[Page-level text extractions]
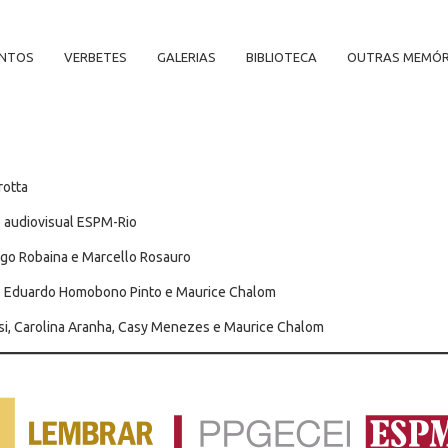
ENTOS
VERBETES
GALERIAS
BIBLIOTECA
OUTRAS MEMÓR
rotta
e audiovisual ESPM-Rio
ego Robaina e Marcello Rosauro
los Eduardo Homobono Pinto e Maurice Chalom
ssi, Carolina Aranha, Casy Menezes e Maurice Chalom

TASK OBJECTIVE
In the records above, some lines may contain the word "Maurice"; copy every one of them.

SOLUTION FOR THIS TASK
los Eduardo Homobono Pinto e Maurice Chalom
ssi, Carolina Aranha, Casy Menezes e Maurice Chalom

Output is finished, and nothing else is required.